After Punjab, Khyber Pakhtunkhwa legislature dissolved as part of ex-PM Imran Khan’s bid to force early general elections.
Islamabad, Pakistan – The provincial assembly in Pakistan’s northwestern Khyber Pakhtunkhwa has been dissolved, the second such move in less than a week as former Prime Minister Imran Khan pushes for early national elections.
The governor of Khyber Pakhtunkhwa, Haji Ghulam Ali, on Wednesday signed a letter dissolving the provincial assembly “with immediate effect”.
He was acting on a request by the provincial chief minister, Mahmood Khan, a senior member of Khan’s Pakistan Tahreek-e-Insaf (PTI) party.
On Saturday, the assembly in Pakistan’s most populous province, Punjab, was dissolved following an order by PTI chief Khan, who since his removal as prime minister last April, has been demanding immediate polls, otherwise scheduled in October this year.

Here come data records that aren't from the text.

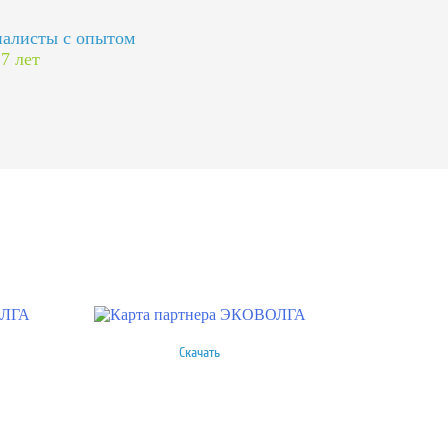
алисты с опытом
 7 лет
Скачать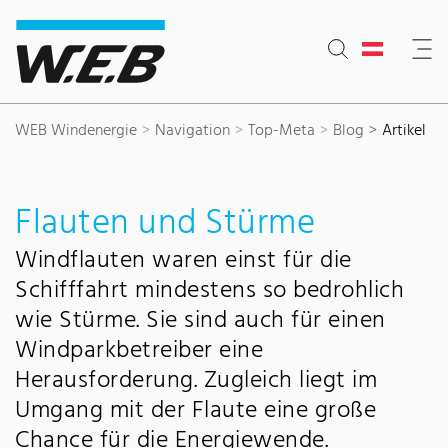
Inhaltsbereich
Suche
Hauptnavigation
Kontakt
Footer
WEB Windenergie
Navigation
Top-Meta
Blog
Artikel
Flauten und Stürme
Windflauten waren einst für die
Schifffahrt mindestens so bedrohlich
wie Stürme. Sie sind auch für einen
Windparkbetreiber eine
Herausforderung. Zugleich liegt im
Umgang mit der Flaute eine große
Chance für die Energiewende.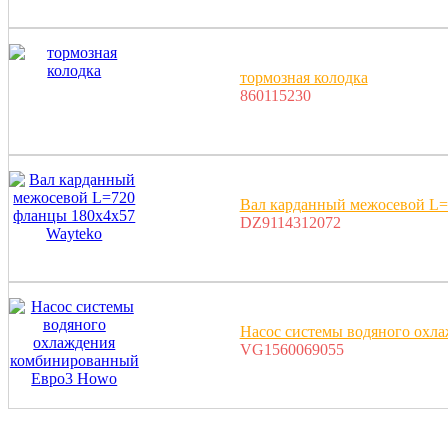
тормозная колодка
860115230
Вал карданный межосевой L=
DZ9114312072
Насос системы водяного охл
VG1560069055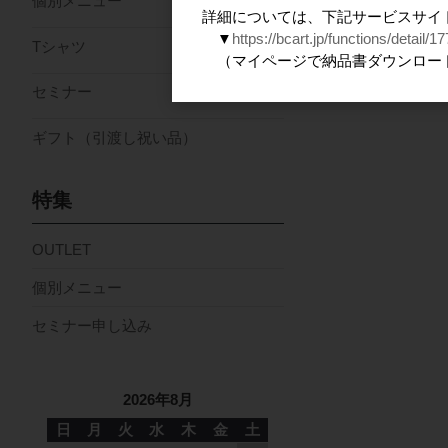
個別メニュー
詳細については、下記サービスサイ
▼
https://bcart.jp/functions/detail/17
Tシャツ
（マイページで納品書ダウンロー
セミナー
ギフト（引渡し祝い品）
特集
OUTLET
個別メニュー
セミナー申し込み
2026年8月
日
月
火
水
木
金
土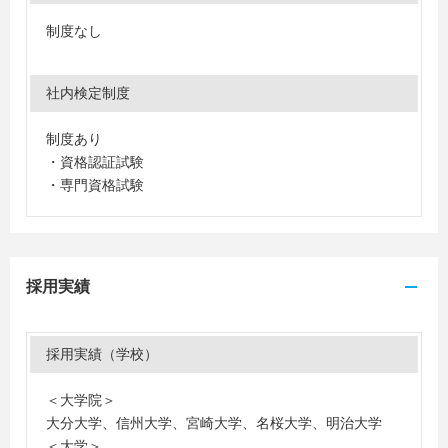
制度なし
社内検定制度
制度あり
・資格認証試験
・専門資格試験
採用実績
採用実績（学校）
＜大学院＞
大分大学、信州大学、宮崎大学、名桜大学、明治大学
＜大学＞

Pakistan’s constitution says new elections must be held within three months of the dissolution of a provincial legislature if the house fails in setting up an interim government.
The South Asian nation historically conducts federal and provincial elections simultaneously, but the constitution allows for separate poll dates as well.

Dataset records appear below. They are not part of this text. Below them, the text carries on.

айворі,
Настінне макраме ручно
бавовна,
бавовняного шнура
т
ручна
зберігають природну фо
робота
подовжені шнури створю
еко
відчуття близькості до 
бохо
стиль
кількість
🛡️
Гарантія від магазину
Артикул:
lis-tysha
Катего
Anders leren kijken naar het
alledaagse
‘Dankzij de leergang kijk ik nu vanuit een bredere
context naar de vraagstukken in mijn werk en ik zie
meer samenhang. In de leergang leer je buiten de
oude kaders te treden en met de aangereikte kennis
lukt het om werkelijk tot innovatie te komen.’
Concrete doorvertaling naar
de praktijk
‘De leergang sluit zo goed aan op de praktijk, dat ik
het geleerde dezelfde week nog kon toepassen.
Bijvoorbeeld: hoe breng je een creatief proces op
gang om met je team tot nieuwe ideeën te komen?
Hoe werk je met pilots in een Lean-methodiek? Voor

Khan’s PTI hopes the dissolution of two of the country’s four assemblies will force Prime Minister Shehbaz Sharif’s government to announce immediate general elections.

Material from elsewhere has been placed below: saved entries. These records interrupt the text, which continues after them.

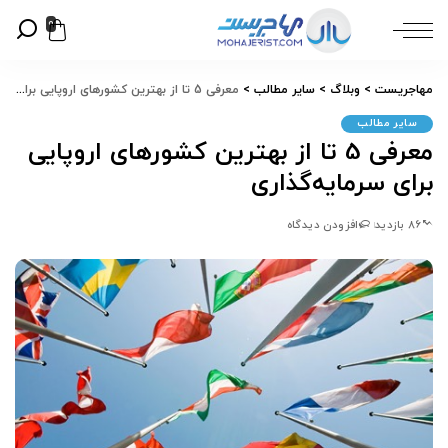
0
مهاجریست
>
وبلاگ
>
سایر مطالب
>
معرفی 5 تا از بهترین کشورهای اروپایی برای سرمایه‌گذاری
سایر مطالب
معرفی 5 تا از بهترین کشورهای اروپایی
برای سرمایه‌گذاری
86 بازدید
افزودن دیدگاه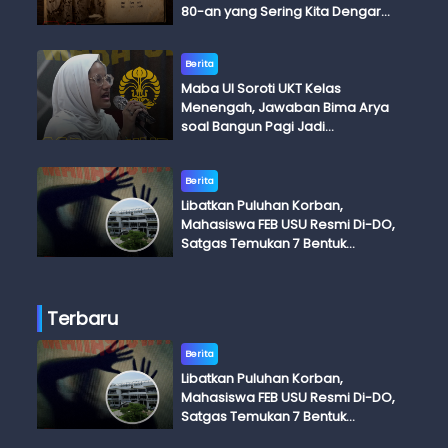
80-an yang Sering Kita Dengar
dengan Ini Budi, Ini Bapak Budi, Ini
Adik Budi
Berita
Maba UI Soroti UKT Kelas
Menengah, Jawaban Bima Arya
soal Bangun Pagi Jadi
Perdebatan
Berita
Libatkan Puluhan Korban,
Mahasiswa FEB USU Resmi Di-DO,
Satgas Temukan 7 Bentuk
Kekerasan Seksual
Terbaru
Berita
Libatkan Puluhan Korban,
Mahasiswa FEB USU Resmi Di-DO,
Satgas Temukan 7 Bentuk
Kekerasan Seksual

“We will return with two-thirds majority not just in Khyber Pakhtunkhwa but all of Pakistan, and form a government on the basis of our performance,” provincial chief minister Khan said in a video message on Tuesday after he wrote to the governor to dissolve the assembly.
PTI leader Musarrat Jamshed Cheema told Al Jazeera it is imperative that the government thinks beyond its “self-interests” and goes into early elections.
“You will have more than 70 percent of Pakistan contesting the provincial elections after the dissolution of Khyber Pakhtunkhwa and Punjab assemblies. Why are they reluctant to hold general elections? Not only will the delay damage them politically, it is harming Pakistan’s situation as well,” she said.
Saif Ali Khan, lawyer and former adviser to Mahmood Khan, said the PTI decided to dissolve the assemblies to push the country into general elections.
“The ruling alliance is still trying to sabotage our efforts as they do not want to hold early elections. We will fight all their tactics on political and legal forums,” he told Al Jazeera.
Lahore-based political analyst Benazir Shah said Imran Khan, by pushing for immediate polls, is trying to take advantage of his rising popularity among the people.
“If Khan can form governments in both the provinces, and Punjab in particular, he will get a huge advantage in the next general election,” she told Al Jazeera.
Shah said the ruling alliance does not have many options to manoeuvre the political crisis and could be forced to play on Khan’s terms.
“In the next three months, they would have to hurriedly put together an election campaign, mobilise their voters and craft an effective election narrative to counter Khan. None of this will be easy for the ruling coalition’s parties, which have recently taken back-to-back electoral losses and are seen as being hand-in-glove with the military,” she said.
PTI’s lawyer Khan said the ruling alliance does not have the moral credibility to lead the country, which is already facing a dire economic crisis, made worse by last year’s catastrophic floods.
“If you’re driving a bus and see the driver as incompetent, you do not wait for the bus to crash or get into an accident. You try and change the driver at the earliest. This is what we want for Pakistan,” he told Al Jazeera.
“We cannot wait for few more months which could take us to a point of no return. Let the public decide who should have the mandate to make difficult decisions.”